# [Description of the task]
Within the listing below, please show every line carrying the string "deze".

---------- Records to process ----------

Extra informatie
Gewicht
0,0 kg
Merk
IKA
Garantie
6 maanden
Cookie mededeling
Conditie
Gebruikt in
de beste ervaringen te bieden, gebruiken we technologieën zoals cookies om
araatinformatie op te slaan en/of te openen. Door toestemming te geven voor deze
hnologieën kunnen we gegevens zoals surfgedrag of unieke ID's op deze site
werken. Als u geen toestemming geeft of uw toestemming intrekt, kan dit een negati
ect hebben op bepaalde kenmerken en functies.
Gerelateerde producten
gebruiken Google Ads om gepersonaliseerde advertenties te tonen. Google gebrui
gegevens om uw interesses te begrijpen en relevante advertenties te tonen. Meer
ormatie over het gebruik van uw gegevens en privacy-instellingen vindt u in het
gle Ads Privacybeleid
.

----------
---------- Records to process ----------

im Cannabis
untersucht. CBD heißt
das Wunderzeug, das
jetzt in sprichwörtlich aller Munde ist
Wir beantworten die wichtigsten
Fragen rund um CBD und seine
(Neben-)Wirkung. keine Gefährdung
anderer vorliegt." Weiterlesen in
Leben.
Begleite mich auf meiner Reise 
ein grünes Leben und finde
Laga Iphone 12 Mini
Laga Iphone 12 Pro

----------

# [Answer section]
araatinformatie op te slaan en/of te openen. Door toestemming te geven voor deze
hnologieën kunnen we gegevens zoals surfgedrag of unieke ID's op deze site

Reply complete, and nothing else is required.